Assim sendo, flagrante o excesso na manifestação no caso em comento, ainda mais grave que mera ofensa à honra de terceiro, pois se tratou de apologia a crime, mais especificamente, apologia à tortura, não tendo o que se falar em opinião, palavras ou votos com conexão ao mandato desempenhado, ainda que proferida na votação de pedido de impeachment. Nada justifica a postura do deputado. Não há que se falar em mera manifestação da opinião e imunidade parlamentar. Mas sabemos que o Conselho de Ética da Câmara dos Deputados é quem dará o tom na interpretação de tal fato, declarando se houve ou não quebra do decoro parlamentar.
Ultrapassada esta primeira questão, avançamos no possível cabimento do pedido de investigação junto ao TPI:
ANÁLISE DO POSSÍVEL CABIMENTO DO PEDIDO E A ANISTIA BRASILEIRA
Primeiramente, cumpre citar a defesa feita pelo próprio Deputado Jair Bolsonaro sobre a acusação que lhe é dirigida:
Em nenhum momento foi feita homenagem a qualquer torturador, considerando a inexistência de sentença condenatória atestando que o Coronel Ustra tenha praticado crime de tortura. O que existe são apenas acusações de pessoas que não devem ser levadas em consideração, pelo fato de terem interesse em receber indenizações por motivação política. O Coronel Ustra foi um bravo que lutou para evitar que o Brasil fosse comunizado e se transformasse numa imensa Cuba. Estranha também que a UBE não tenha a mesma preocupação com os parlamentares que homenagearam Marighella, Lamarca, Prestes e outros criminosos.

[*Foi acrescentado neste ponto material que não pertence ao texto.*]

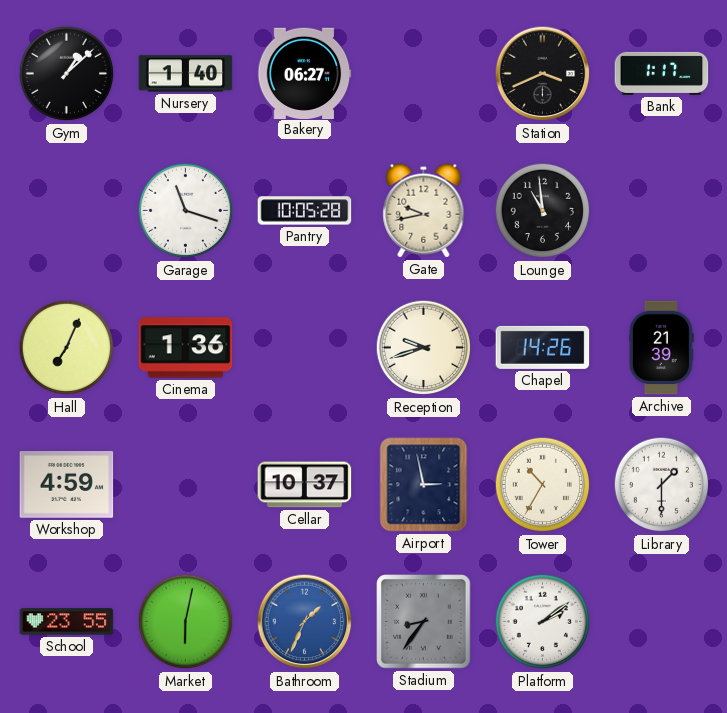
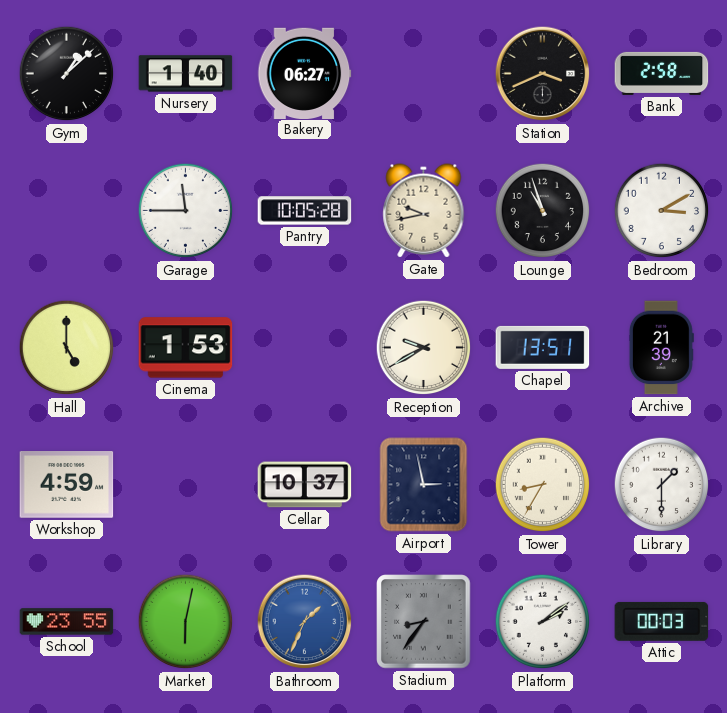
Bank: 1:17 -> 2:58
Garage: 11:18 -> 11:45
Lounge: 10:59 -> 10:57
Bedroom: none -> 3:10
Hall: 7:04 -> 5:00
Cinema: 1:36 -> 1:53
Reception: 9:42 -> 9:40
Chapel: 14:26 -> 13:51
Tower: 10:35 -> 8:35
Attic: none -> 00:03
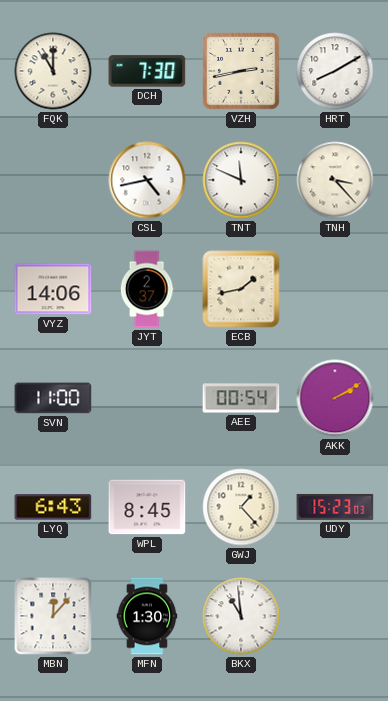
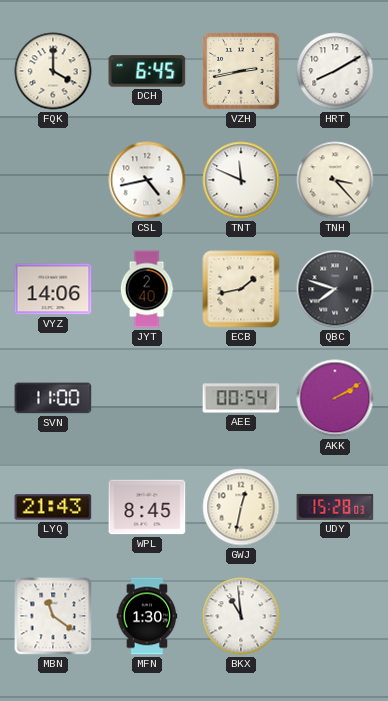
FQK: 11:00 -> 4:00
DCH: 7:30 -> 6:45
JYT: 2:37 -> 2:40
QBC: none -> 7:48
LYQ: 6:43 -> 21:43
GWJ: 1:23 -> 12:32
UDY: 15:23 -> 15:28
MBN: 12:07 -> 11:21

Em verdade, o Coronel Ustra foi condenado em 2008 na 23ª Vara Cível de São Paulo na primeira instância em ação declaratória de sequestro e tortura ocorrida durante o regime militar (1964- 1985), mas se tratou de condenação na esfera cível, mesmo porque foi concedida anistia aos crimes de tortura praticados durante o regime militar.
Da declaração de extinção da punibilidade teremos apologia a fato extinto, tanto em seu efeito principal, quanto acessórios. Assim sendo, a meu ver, por mais absurda e repugnante que tenha sido a declaração, compondo o show de horrores que presenciamos no dia 17/04/2016, não haveria crime.

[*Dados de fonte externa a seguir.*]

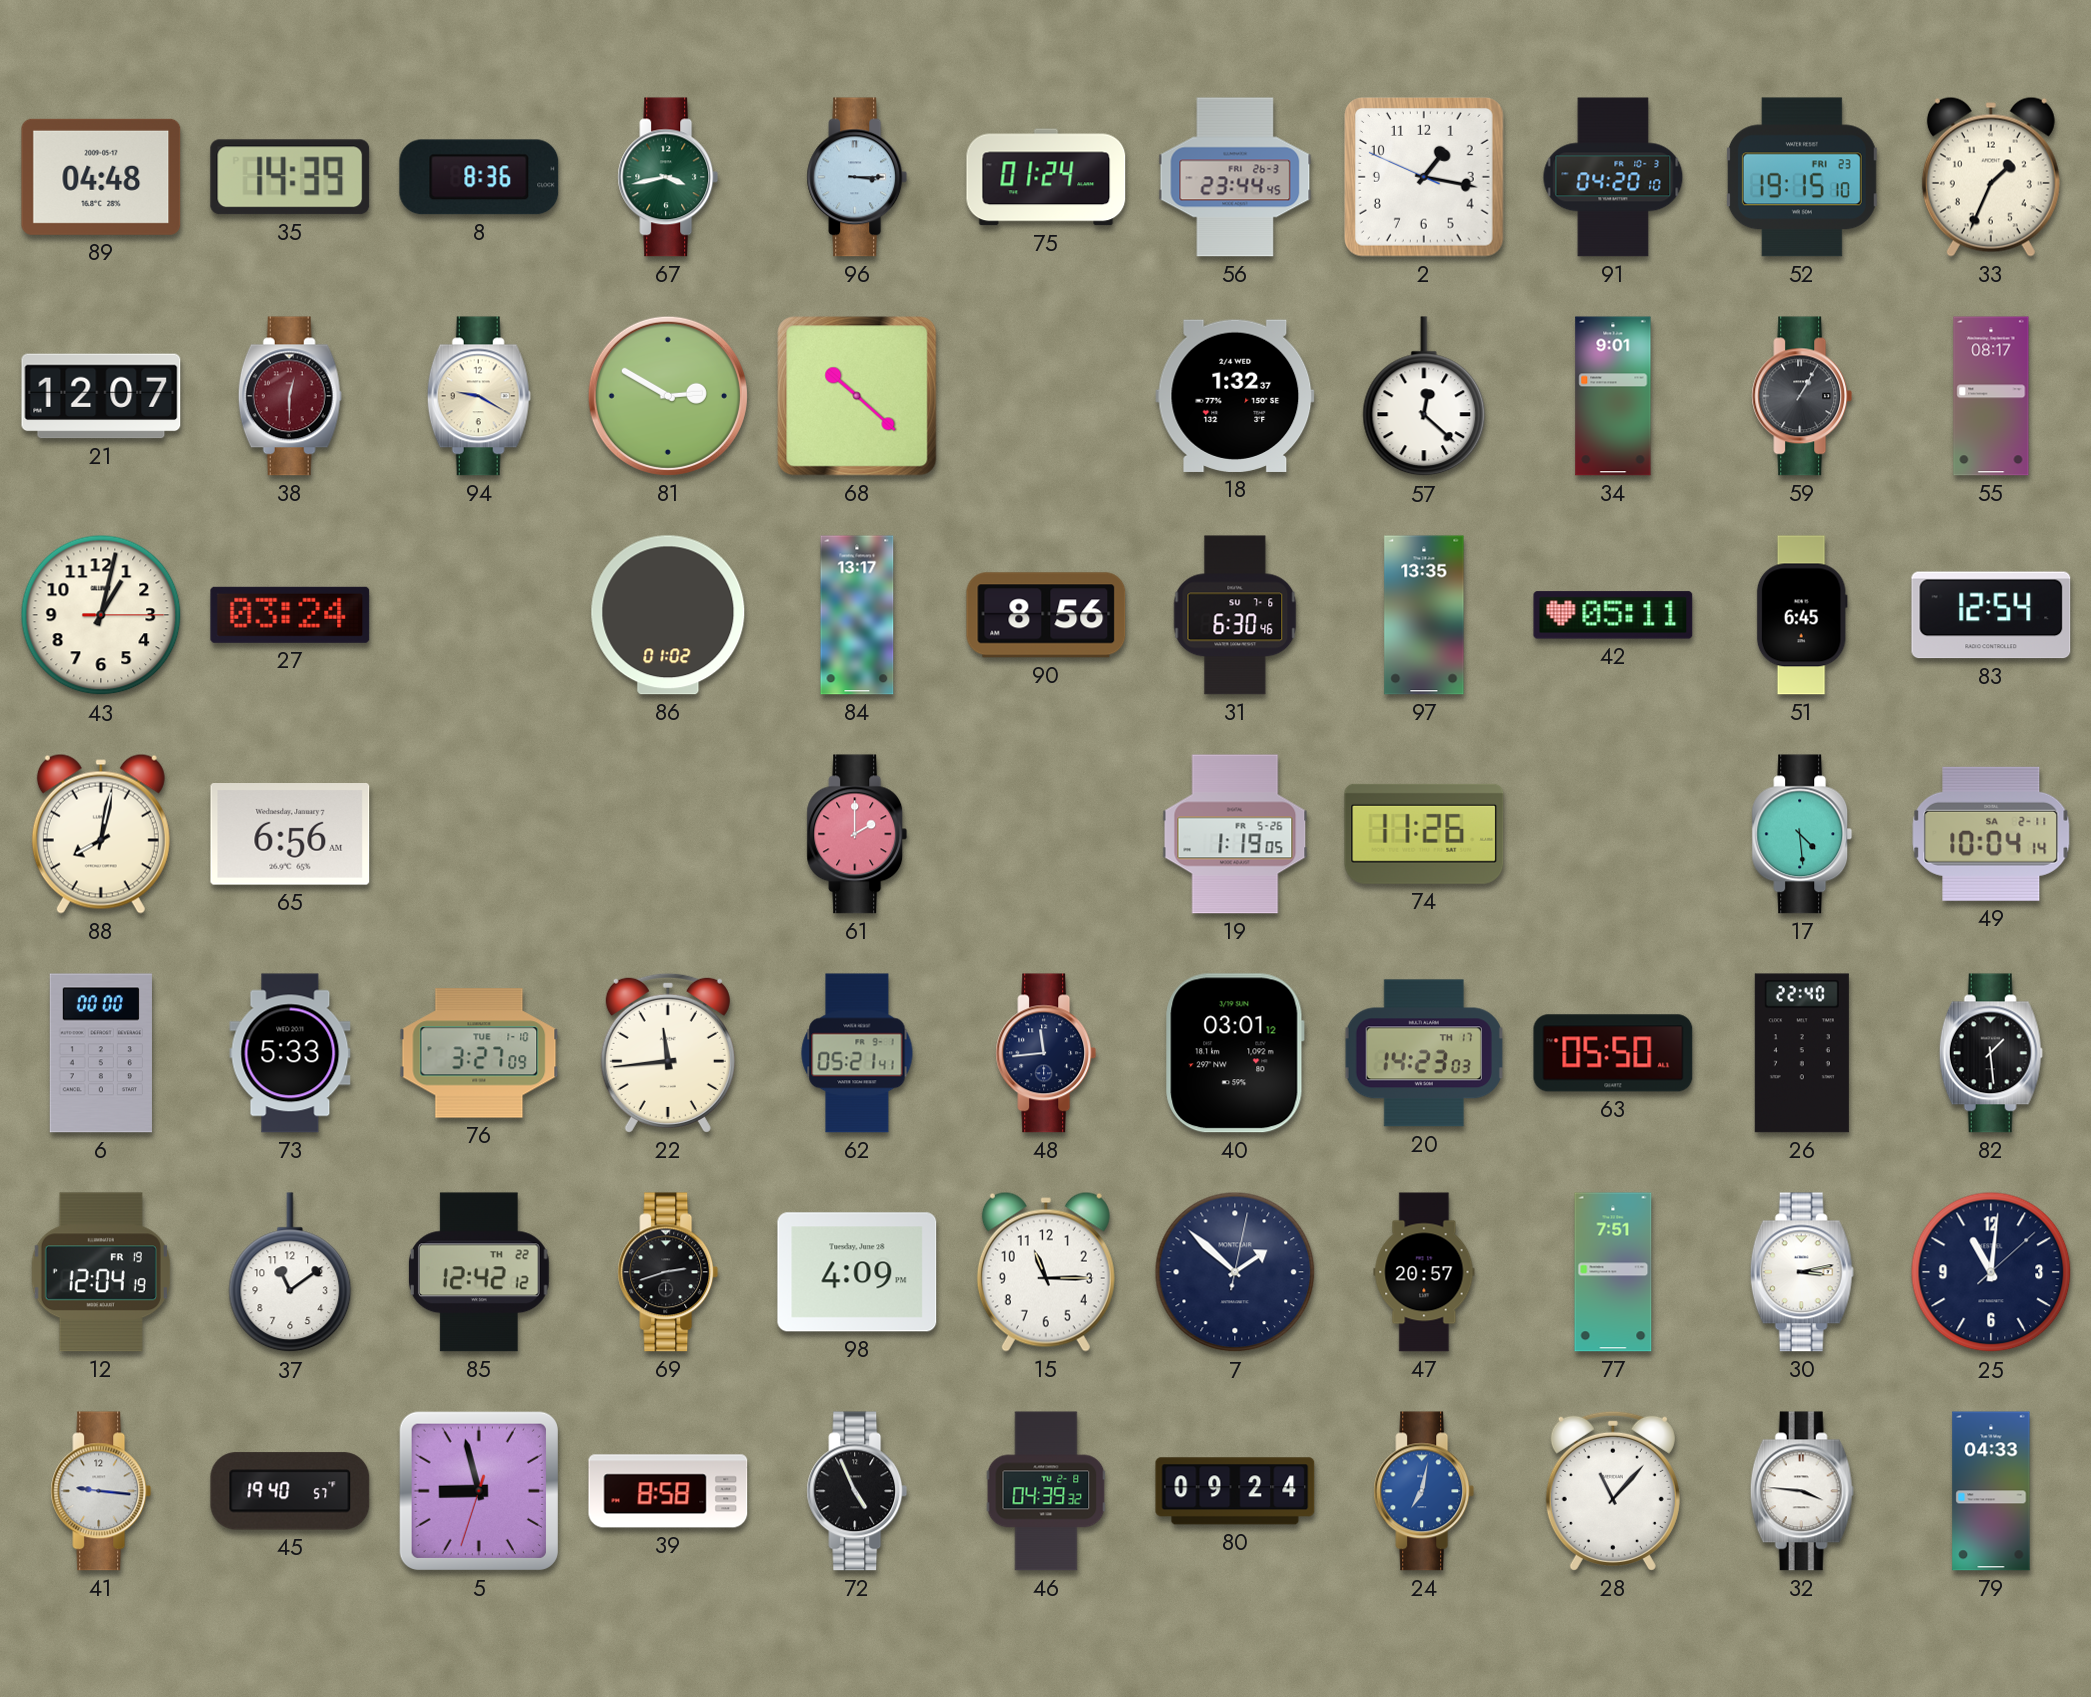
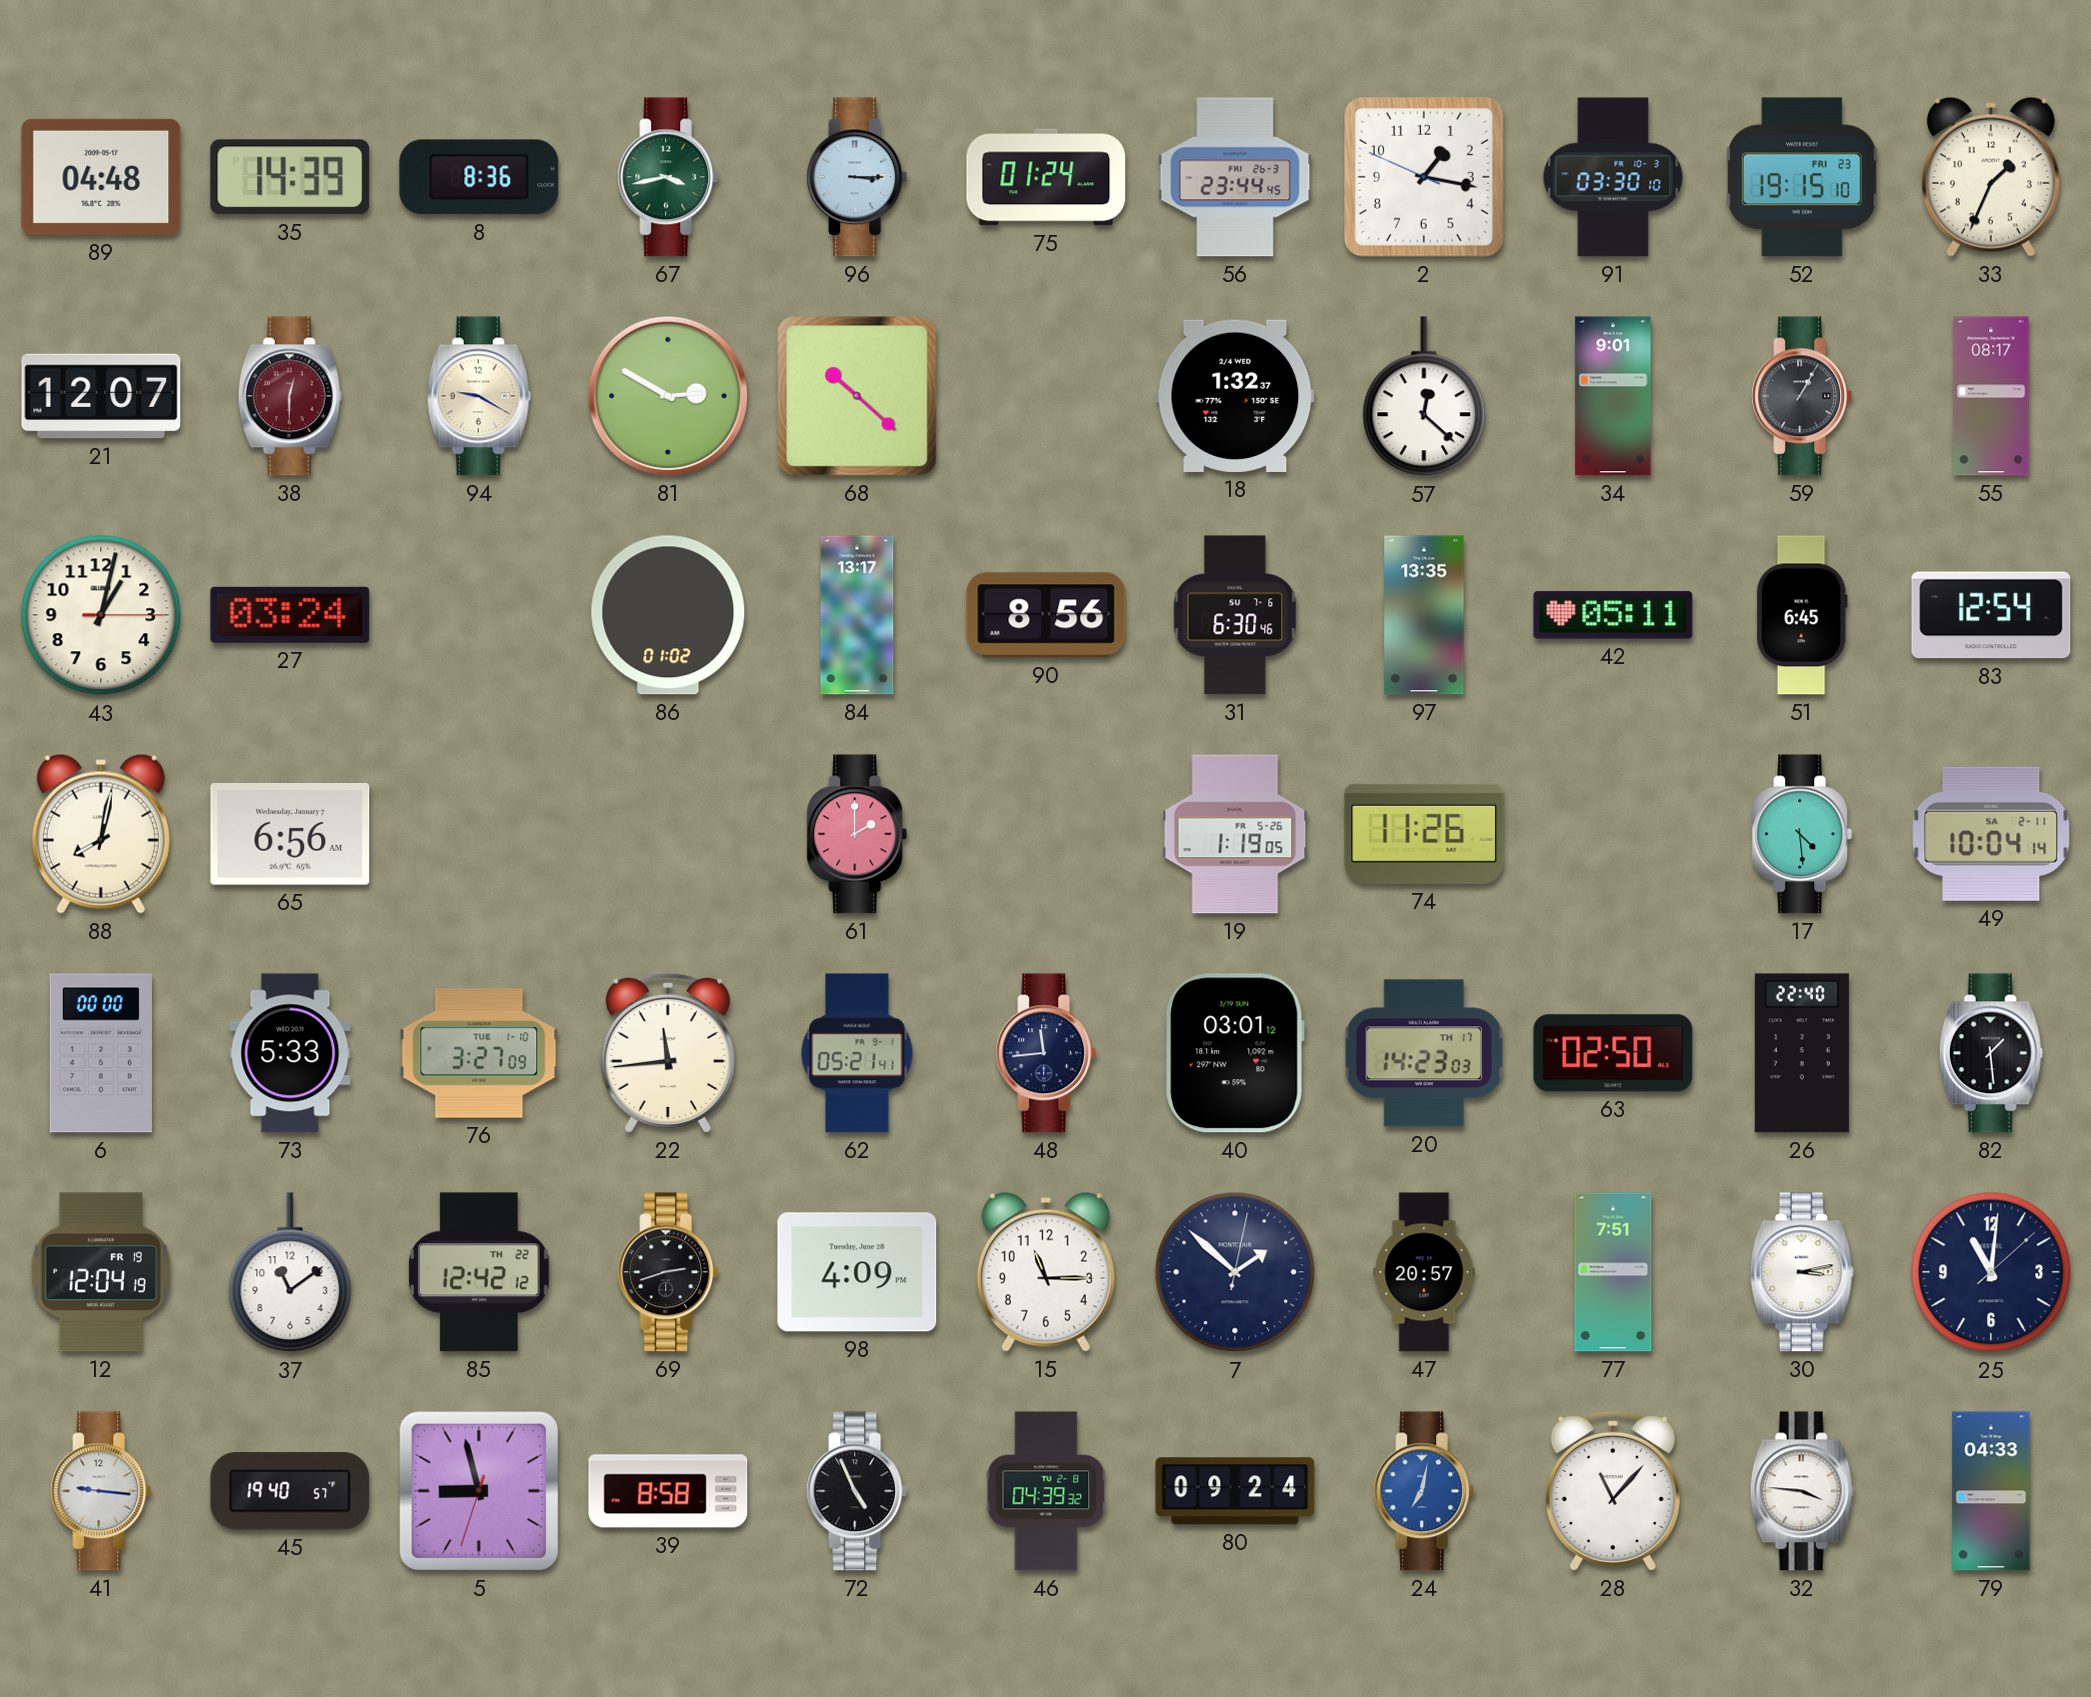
91: 04:20 -> 03:30
63: 05:50 -> 02:50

Tampouco caberia representação junto ao TPI para que se investigue o caso por três razões: primeiramente, por ser a competência do Tribunal complementar, somente atuando quando a justiça brasileira não se mostrar capaz de investigar o ato ou não demonstrar vontade de fazê-lo, ou demorar a investigação mais tempo que o razoável ou ainda quando não houver competência ou imparcialidade para conduzir o procedimento, como previsto no artigo 17 do Estatuto de Roma. Não há, portanto, preenchimento deste requisito.
Em segundo lugar, não haveria também o preenchimento da tipicidade material, pois o Tribunal Penal Internacional é competente para processar e julgar o crime de tortura (artigo 7º), na forma comissiva ou omissiva. Entende-se que a apologia à tortura seria também uma forma de praticá-la; não há, entretanto, tal previsão no estatuto.
Por fim o TPI só é competente para processar e julgar crimes graves (art. 17 alínea d) que interessem à comunidade internacional, não estando abrangido o caso em comento, tendo em vista que a apologia à tortura não possui, decerto, a mesma gravidade que o ato em si.
Por mais abjeção e revolta que a postura do deputado tenha despertado, não vejo como prosperar o pedido de investigação junto ao TPI, mas no Conselho de Ética…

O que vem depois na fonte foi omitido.